Throughout technology around the world, software engineers and startup founders love to brag about their “technology stack”-- that is, the front-to-backend collection of programming languages, third-party libraries, database services and scaling infrastructure that make their addictive app snap to life or essential service run with a high level of reliability.
The choices these engineers make are the result of a near obsession with a few precious milliseconds that make or break user engagement, site traffic, and ultimately revenue. And it’s this obsession that pushes the software development community forward in pursuit of the perfect computing process (the effect of such processes remain up for debate).
In some ways, creating these technology stacks are akin to choosing education technology in a K-12 classroom--call it the "learning stack," if you will. Where the performance-obsessed engineer tweaks, researches, and remixes programming languages and coding practices, daring practitioners, like those profiled in EdSurge’s Day in the Life Of series, mix and match technology and pedagogy that might transform their teaching practice and students’ learning.
There are some differences, of course. Where a technology stack fails --perhaps generating the now-defunct Twitter "fail whale"-- social media users have other options. They can still connect via Facebook, Instagram, Snapchat, and others.
But when a learning stack fails--maybe when video isn’t optimized for a school’s broadband, for instance--students typically can’t simply click a link to the next learning environment. The resulting technology-induced disengagement triggers classroom management problems, lost instructional time and other unexpected barriers to students’ learning.
When 'Failing Up' isn't an Option
So how exactly should the time-strapped educator go about deciding which bundle of products and services might enhance their instruction?
Bold experimentation and learning from failure may be the most effective way to understand the many nuances involved with integrating technology and learning, but "failure" is often politically or professionally untenable. A more practical approach lies with educators improving their dialogue with edtech innovators.

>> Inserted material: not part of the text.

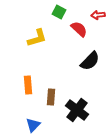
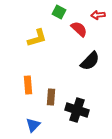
black cross: rotated 20 degrees counterclockwise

An “edu-technical” language--one that describes classroom pedagogy and needs through processes and data--can force vendors and developers who lack understanding of a learning environment to share some ownership of students’ learning outcomes. Educators need not create technical schema (unless they want to do so). But when educators can articulate their needs through the language used in RFPs and sales’ meetings, they will be able to more clearly demand how technology can enhance learning.
Finding the proper “edu-technical” language to inform the learning stack starts with building consensus around pedagogical aims and understanding where data does or does not support these aims. The data is the glue in between the layers of the learning stack. When the data needs behind a specific pedagogical approach are clear and transparent, it becomes much easier to identify what current products fit into the learning stack and what products edtech innovators should develop for the future.

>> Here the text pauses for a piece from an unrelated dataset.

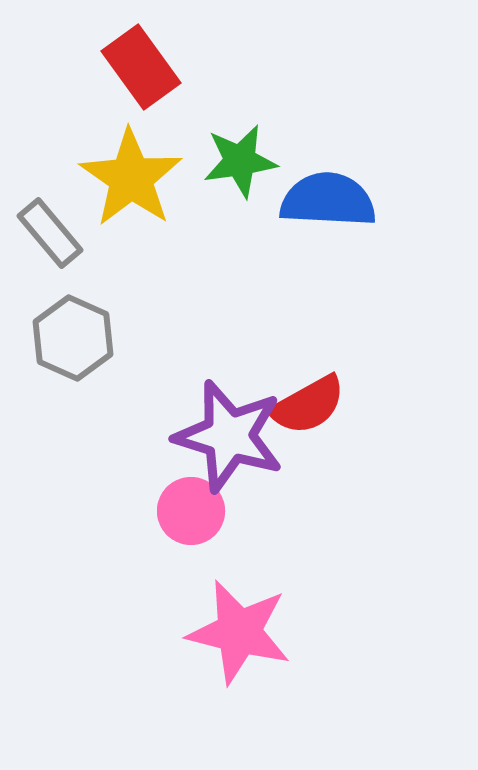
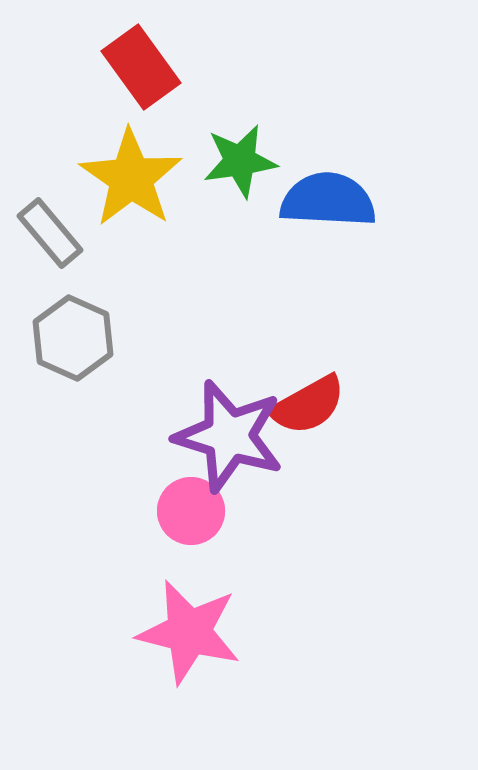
pink star: moved 50 px left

Every school may not need to develop its own learning stack--but it should aim to be fluent in edu-technical language.
Rise Above the Noise, Focus on Real Needs
The ways in which school leaders and practitioners turn data into actionable knowledge underscore technology’s promise to improve teaching practices and student learning. If a learning stack can’t extend the learning experience beyond its current capacity (those proverbial milliseconds in engineer-speak), then resources should be allocated elsewhere.
With a data-driven explanation of each classroom or school interaction, it becomes much easier to focus technology innovation on real needs, and avoid a scenario where new technology affordances-- lacking pedagogical or operational context --are stunted by confusing or unnecessary features.
To make a school more efficient, a learning stack at a minimum should eliminate overhead, reduce communications barriers and increase access to resources. When educators and vendors can find a common language (as proposed here through an “edu-technical” language), administrators can become better decision-makers, teachers can more readily apply their expertise, students can manage their own learning, and vendors can become measurably (gasp!) more accountable in students’ learning.